Marilyn and I have co-authored a new book, Deutsch durch Maerchen: Beginning German with Fairy Tales Through TPRS. It includes seven fairy tales by the Brothers Grimm with drawings and alternate versions of each so that students can enjoy telling the tales themselves. In pilot tests of the book in beginning German at the University of the South, students rated the book as, " exciting way to move from comprehending German to speaking."  Yes, we are available to demonstrate TPR and answer your questions.


Asher, James J.Learning Another Language Through Actions (6th edition) Los Gatos, CA: Sky Oaks Productions, Inc.

Davidheiser, David & Marilyn. Deutsch durch Maerchen: Beginning German with Fairy Tales Through TPRS. TPRS Publishing, Inc.

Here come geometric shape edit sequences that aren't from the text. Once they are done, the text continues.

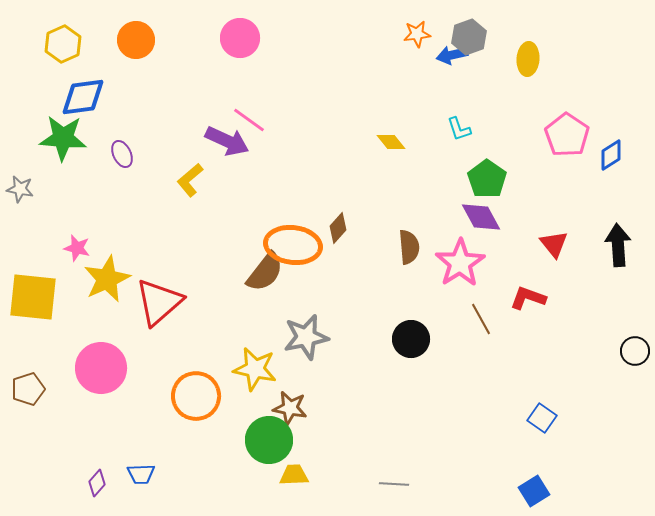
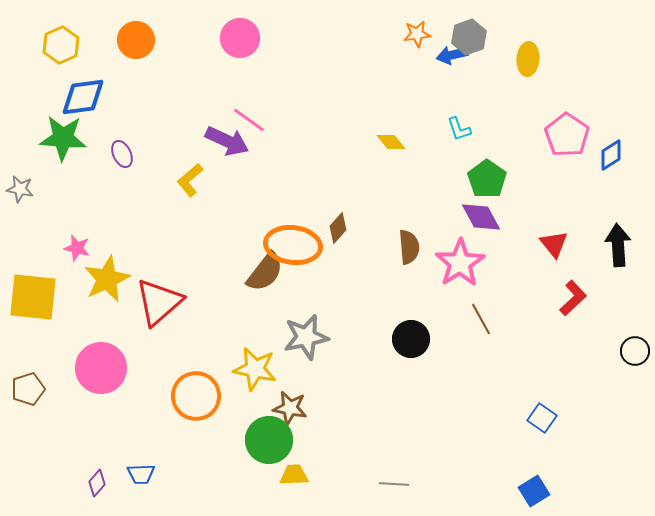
yellow hexagon at (63, 44): moved 2 px left, 1 px down
red L-shape at (528, 298): moved 45 px right; rotated 117 degrees clockwise
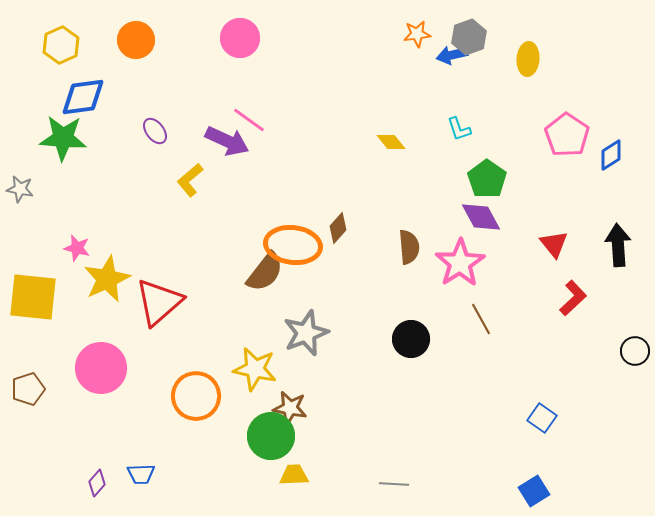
purple ellipse at (122, 154): moved 33 px right, 23 px up; rotated 12 degrees counterclockwise
gray star at (306, 337): moved 4 px up; rotated 9 degrees counterclockwise
green circle at (269, 440): moved 2 px right, 4 px up
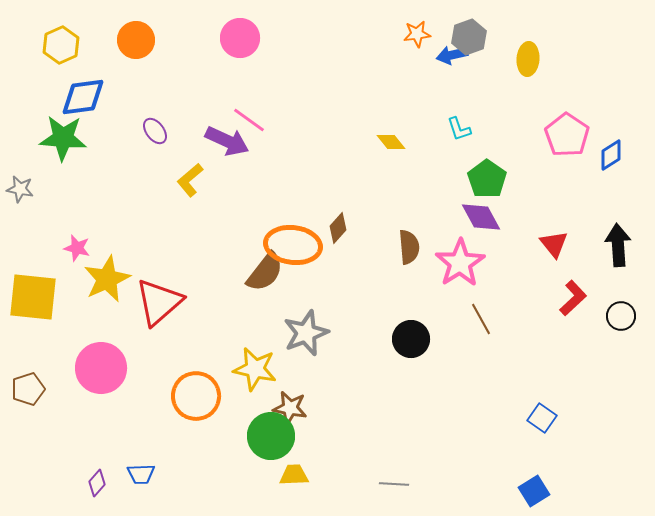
black circle at (635, 351): moved 14 px left, 35 px up
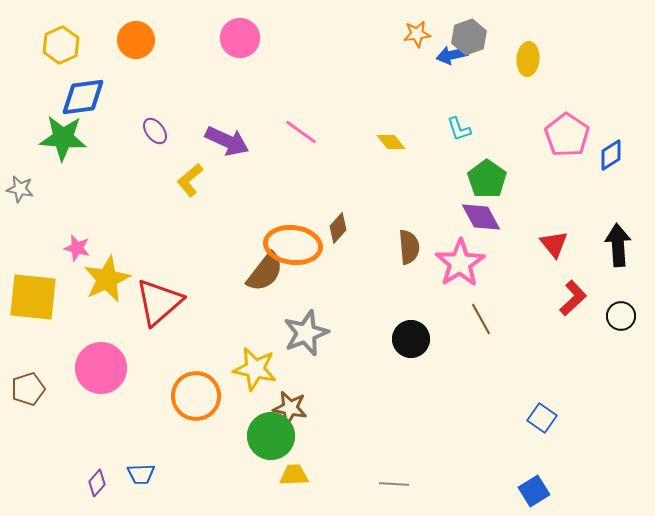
pink line at (249, 120): moved 52 px right, 12 px down
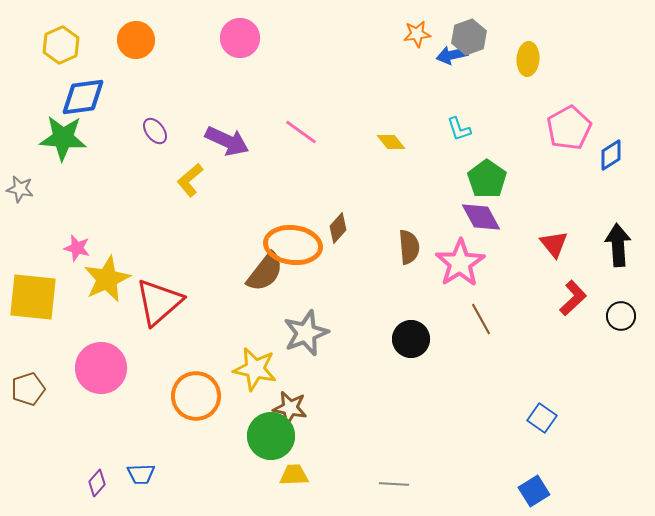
pink pentagon at (567, 135): moved 2 px right, 7 px up; rotated 9 degrees clockwise
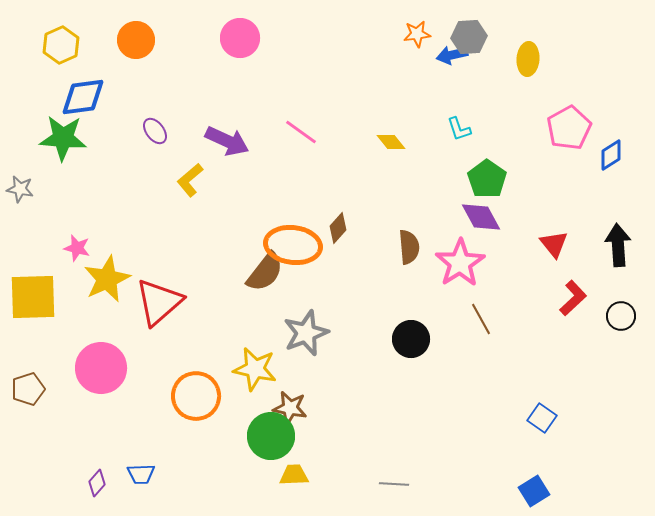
gray hexagon at (469, 37): rotated 16 degrees clockwise
yellow square at (33, 297): rotated 8 degrees counterclockwise
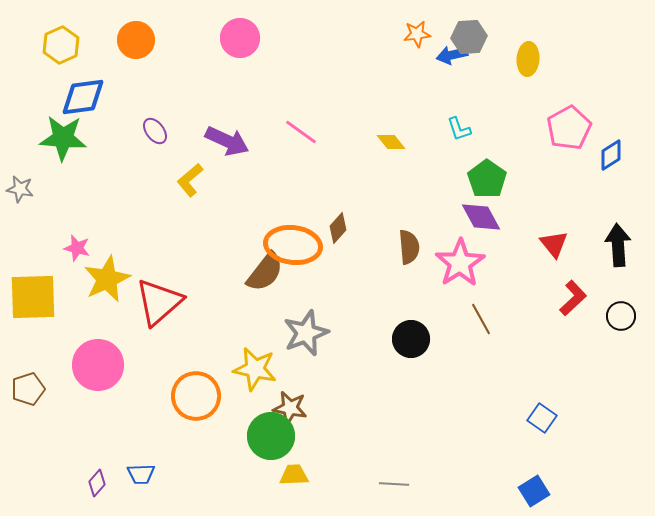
pink circle at (101, 368): moved 3 px left, 3 px up
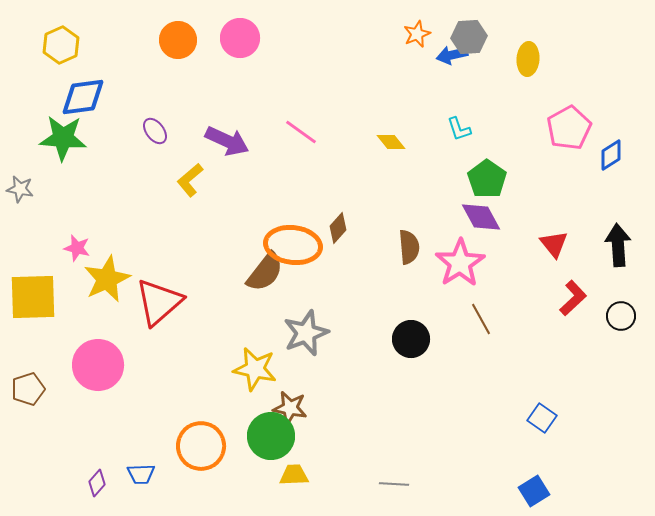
orange star at (417, 34): rotated 16 degrees counterclockwise
orange circle at (136, 40): moved 42 px right
orange circle at (196, 396): moved 5 px right, 50 px down
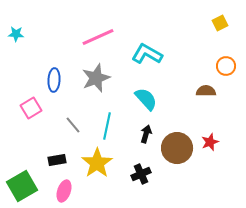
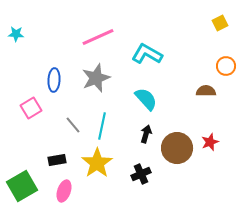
cyan line: moved 5 px left
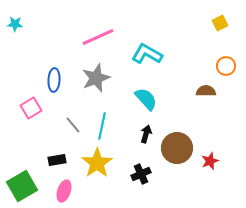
cyan star: moved 1 px left, 10 px up
red star: moved 19 px down
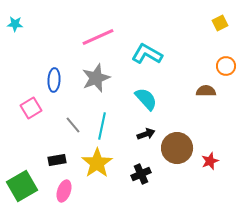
black arrow: rotated 54 degrees clockwise
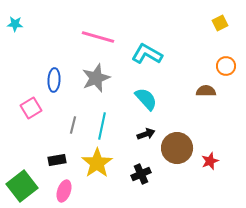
pink line: rotated 40 degrees clockwise
gray line: rotated 54 degrees clockwise
green square: rotated 8 degrees counterclockwise
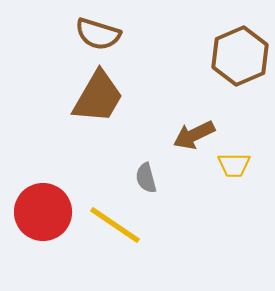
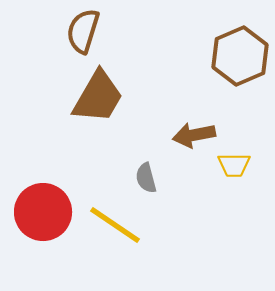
brown semicircle: moved 15 px left, 3 px up; rotated 90 degrees clockwise
brown arrow: rotated 15 degrees clockwise
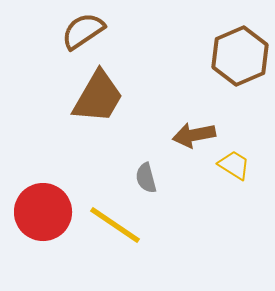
brown semicircle: rotated 39 degrees clockwise
yellow trapezoid: rotated 148 degrees counterclockwise
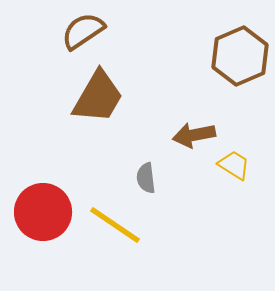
gray semicircle: rotated 8 degrees clockwise
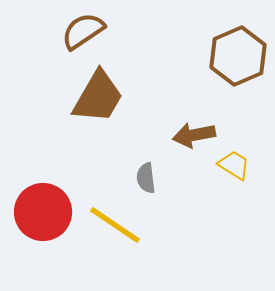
brown hexagon: moved 2 px left
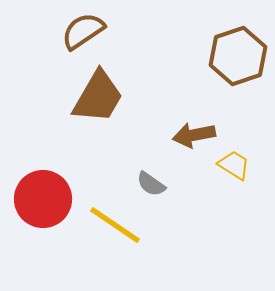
brown hexagon: rotated 4 degrees clockwise
gray semicircle: moved 5 px right, 6 px down; rotated 48 degrees counterclockwise
red circle: moved 13 px up
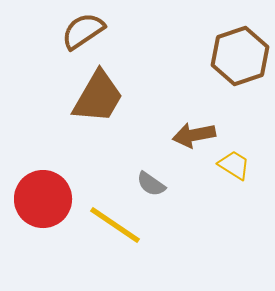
brown hexagon: moved 2 px right
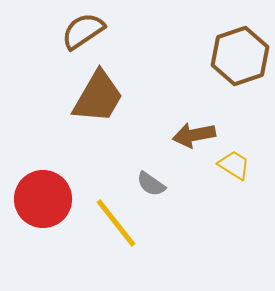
yellow line: moved 1 px right, 2 px up; rotated 18 degrees clockwise
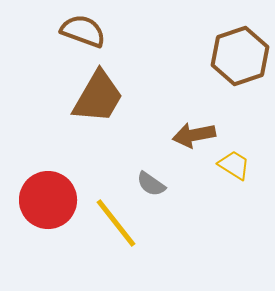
brown semicircle: rotated 54 degrees clockwise
red circle: moved 5 px right, 1 px down
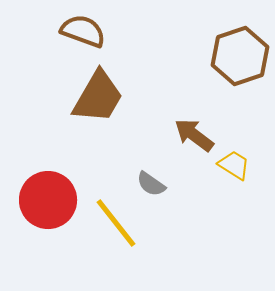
brown arrow: rotated 48 degrees clockwise
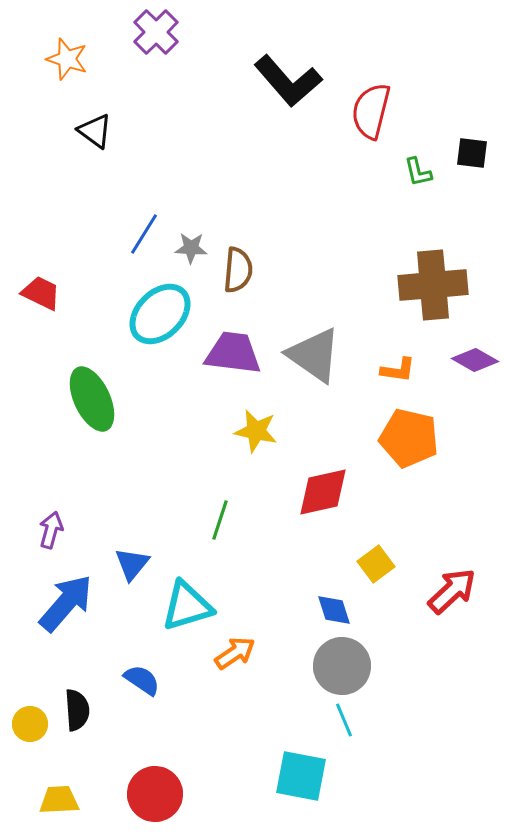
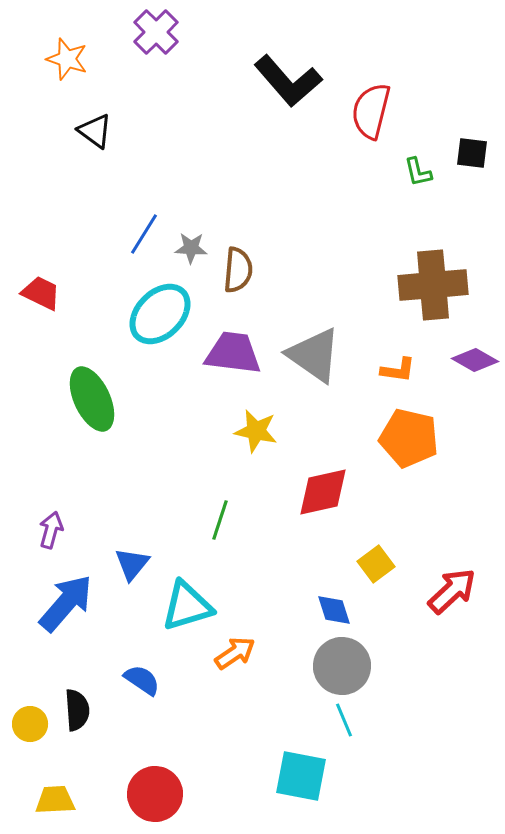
yellow trapezoid: moved 4 px left
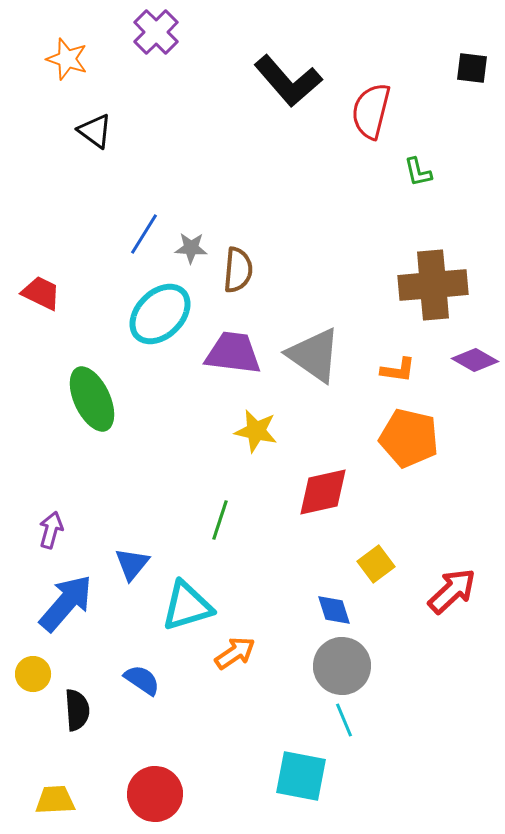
black square: moved 85 px up
yellow circle: moved 3 px right, 50 px up
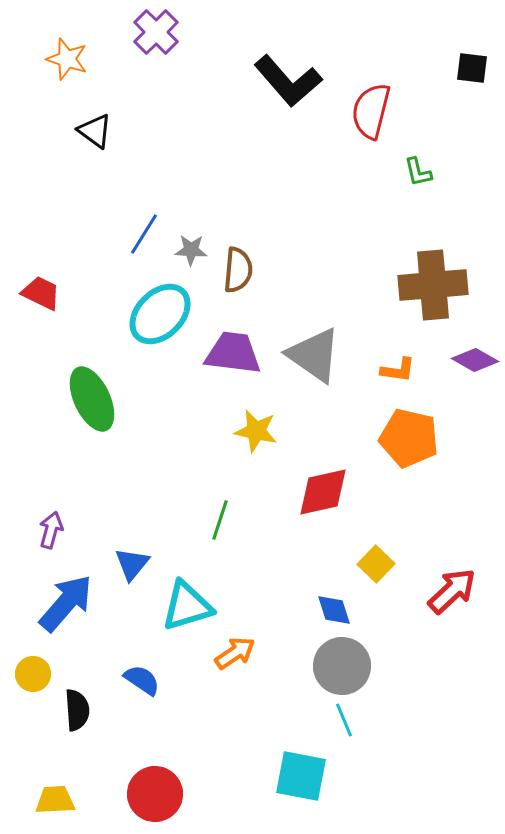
gray star: moved 2 px down
yellow square: rotated 9 degrees counterclockwise
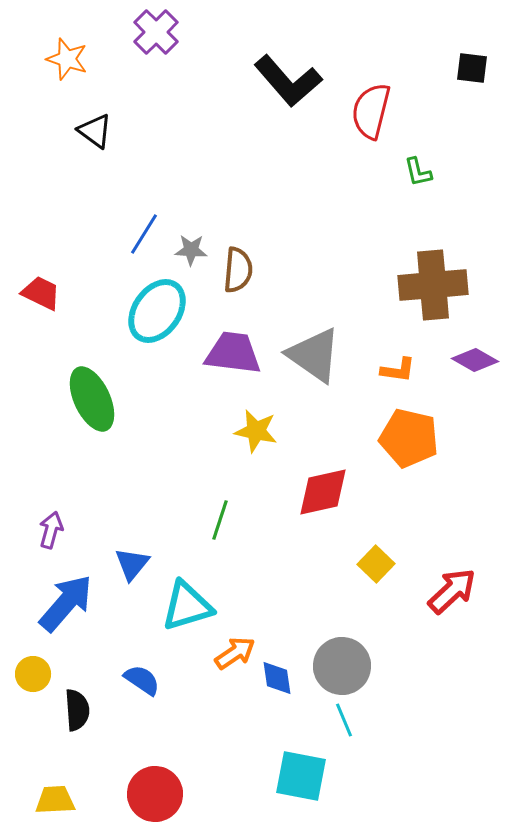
cyan ellipse: moved 3 px left, 3 px up; rotated 10 degrees counterclockwise
blue diamond: moved 57 px left, 68 px down; rotated 9 degrees clockwise
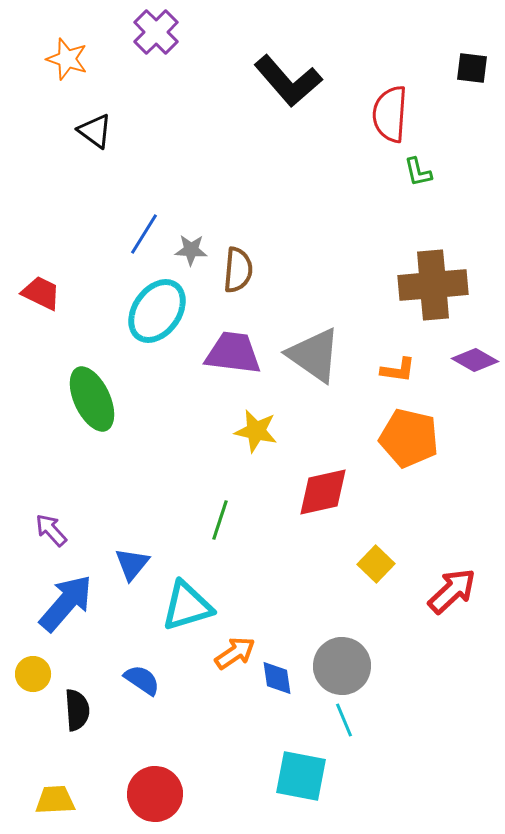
red semicircle: moved 19 px right, 3 px down; rotated 10 degrees counterclockwise
purple arrow: rotated 57 degrees counterclockwise
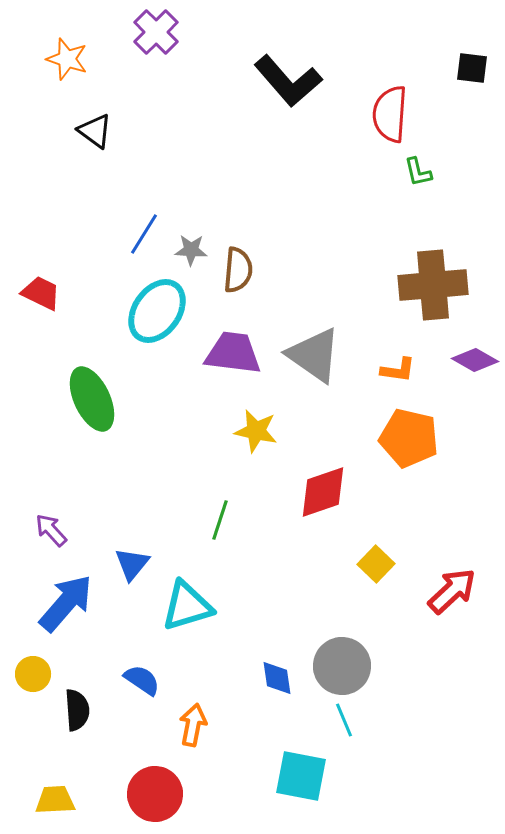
red diamond: rotated 6 degrees counterclockwise
orange arrow: moved 42 px left, 72 px down; rotated 45 degrees counterclockwise
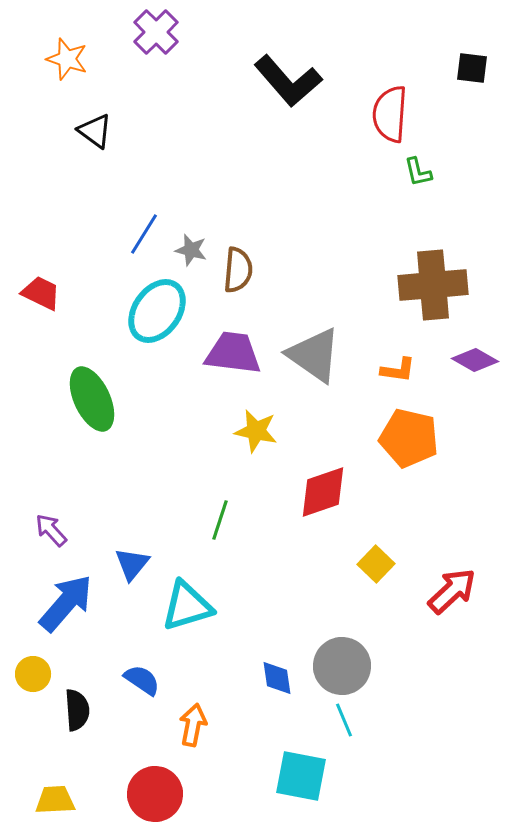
gray star: rotated 12 degrees clockwise
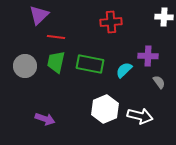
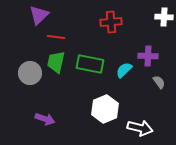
gray circle: moved 5 px right, 7 px down
white arrow: moved 12 px down
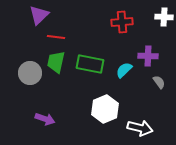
red cross: moved 11 px right
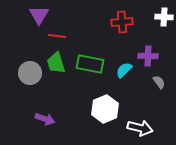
purple triangle: rotated 15 degrees counterclockwise
red line: moved 1 px right, 1 px up
green trapezoid: moved 1 px down; rotated 30 degrees counterclockwise
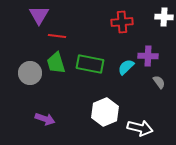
cyan semicircle: moved 2 px right, 3 px up
white hexagon: moved 3 px down
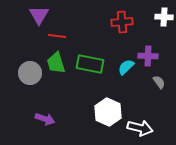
white hexagon: moved 3 px right; rotated 12 degrees counterclockwise
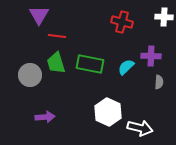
red cross: rotated 20 degrees clockwise
purple cross: moved 3 px right
gray circle: moved 2 px down
gray semicircle: rotated 40 degrees clockwise
purple arrow: moved 2 px up; rotated 24 degrees counterclockwise
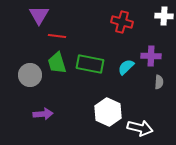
white cross: moved 1 px up
green trapezoid: moved 1 px right
purple arrow: moved 2 px left, 3 px up
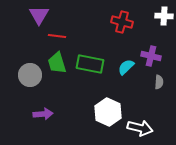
purple cross: rotated 12 degrees clockwise
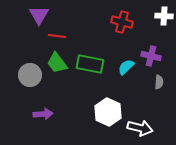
green trapezoid: rotated 20 degrees counterclockwise
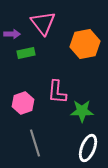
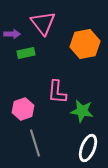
pink hexagon: moved 6 px down
green star: rotated 10 degrees clockwise
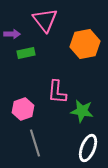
pink triangle: moved 2 px right, 3 px up
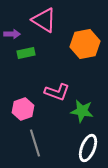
pink triangle: moved 1 px left; rotated 20 degrees counterclockwise
pink L-shape: rotated 75 degrees counterclockwise
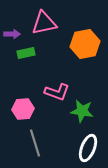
pink triangle: moved 3 px down; rotated 44 degrees counterclockwise
pink hexagon: rotated 15 degrees clockwise
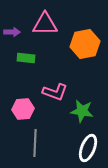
pink triangle: moved 1 px right, 1 px down; rotated 12 degrees clockwise
purple arrow: moved 2 px up
green rectangle: moved 5 px down; rotated 18 degrees clockwise
pink L-shape: moved 2 px left
gray line: rotated 20 degrees clockwise
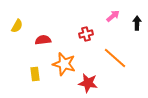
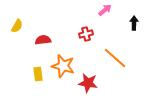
pink arrow: moved 8 px left, 6 px up
black arrow: moved 3 px left
orange star: moved 1 px left, 2 px down
yellow rectangle: moved 3 px right
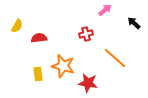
black arrow: rotated 48 degrees counterclockwise
red semicircle: moved 4 px left, 2 px up
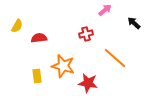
yellow rectangle: moved 1 px left, 2 px down
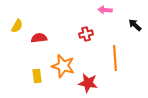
pink arrow: rotated 136 degrees counterclockwise
black arrow: moved 1 px right, 2 px down
orange line: rotated 45 degrees clockwise
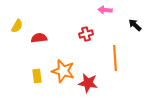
orange star: moved 5 px down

Davidheiser, David. The ABC's of Total Physical Response Storytelling. The Odyssey Continues. Southern Conference on Language Teaching, 2001, pp 45 -63.

Garcia, Ramiro Instructor's Notebook: How to apply TPR for best results. Los Gatos, CA:   Sky Oaks Productions, Inc.

McKay, Todd. TPR Storytelling: Especially for students in elementary and middle school (Available in English, Spanish or French).Los Gatos, CA: Sky Oaks Productions, Inc.

Ray, Blaine.Look, I Can Talk series (Available in English, Spanish, French or German).Los Gatos, CA: Sky Oaks Productions, Inc

Schessler, Eric.English Grammar Through Actions: How to TPR 50 grammatical features in English (Also available in Spanish or French). Los Gatos, CA: Sky Oaks Productions, Inc.